■ Work request ■
Each line below that contains "photography" should be counted. Give only the total.

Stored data
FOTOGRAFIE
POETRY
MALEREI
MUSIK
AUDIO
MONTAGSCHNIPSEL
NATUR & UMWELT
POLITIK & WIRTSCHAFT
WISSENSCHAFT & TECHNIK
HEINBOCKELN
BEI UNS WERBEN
--
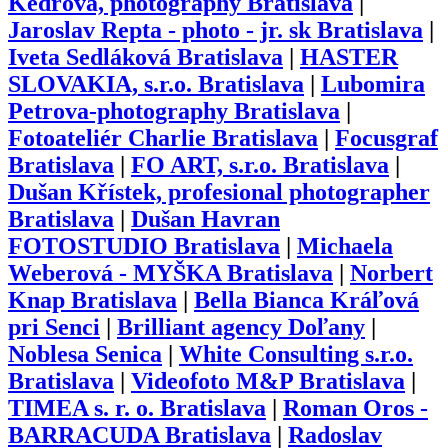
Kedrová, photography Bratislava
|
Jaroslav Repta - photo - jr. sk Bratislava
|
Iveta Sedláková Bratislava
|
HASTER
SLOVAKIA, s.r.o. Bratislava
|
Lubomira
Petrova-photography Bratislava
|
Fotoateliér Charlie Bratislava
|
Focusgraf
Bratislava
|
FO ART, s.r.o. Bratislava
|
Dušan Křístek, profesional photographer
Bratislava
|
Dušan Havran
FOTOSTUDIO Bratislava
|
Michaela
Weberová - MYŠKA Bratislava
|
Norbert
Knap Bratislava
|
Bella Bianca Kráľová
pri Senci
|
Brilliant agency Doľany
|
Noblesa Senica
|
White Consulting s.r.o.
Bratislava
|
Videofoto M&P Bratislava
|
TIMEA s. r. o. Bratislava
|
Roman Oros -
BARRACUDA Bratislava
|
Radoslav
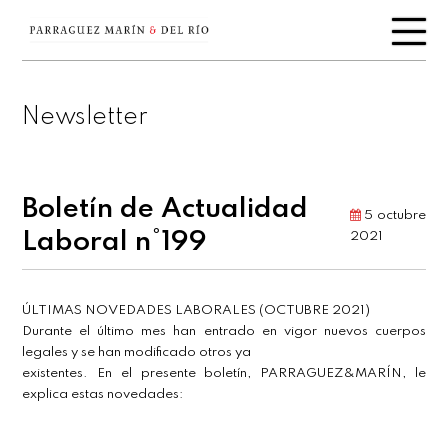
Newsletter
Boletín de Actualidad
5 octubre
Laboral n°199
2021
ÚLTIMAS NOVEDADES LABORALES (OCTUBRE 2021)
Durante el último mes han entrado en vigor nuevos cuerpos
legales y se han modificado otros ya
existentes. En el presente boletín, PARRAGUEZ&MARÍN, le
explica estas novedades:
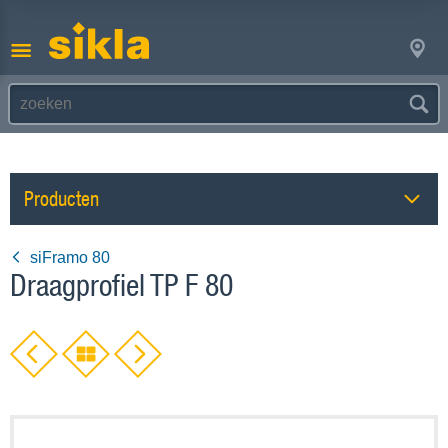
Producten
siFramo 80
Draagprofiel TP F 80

■ Output below ■
2